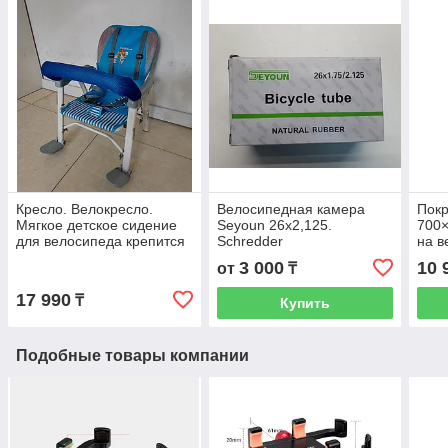
Кресло. Велокресло.
Велосипедная камера
Пок
Мягкое детское сидение
Seyoun 26x2,125.
700×
для велосипеда крепится
Schredder
на в
сзади на багажник.
Вел
3 000
10 
от
₸
Рассрочка. Kaspi RED
Расс
17 990
₸
Купить
Подобные товары компании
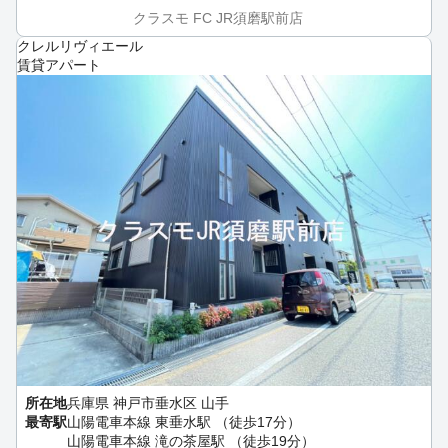
クラスモ FC JR須磨駅前店
クレルリヴィエール
賃貸アパート
所在地
兵庫県 神戸市垂水区 山手
最寄駅
山陽電車本線 東垂水駅 （徒歩17分）
山陽電車本線 滝の茶屋駅 （徒歩19分）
-----
WHAT TO WORK ON: Return every record above exactly as written, but drop the pictures.

TASK RESPONSE:
Кресло. Велокресло.
Велосипедная камера
Пок
Мягкое детское сидение
Seyoun 26x2,125.
700×
для велосипеда крепится
Schredder
на в
сзади на багажник.
Вел
3 000
10 
от
₸
Рассрочка. Kaspi RED
Расс
17 990
₸
Купить
Подобные товары компании
クラスモ FC JR須磨駅前店
クレルリヴィエール
賃貸アパート
所在地
兵庫県 神戸市垂水区 山手
最寄駅
山陽電車本線 東垂水駅 （徒歩17分）
山陽電車本線 滝の茶屋駅 （徒歩19分）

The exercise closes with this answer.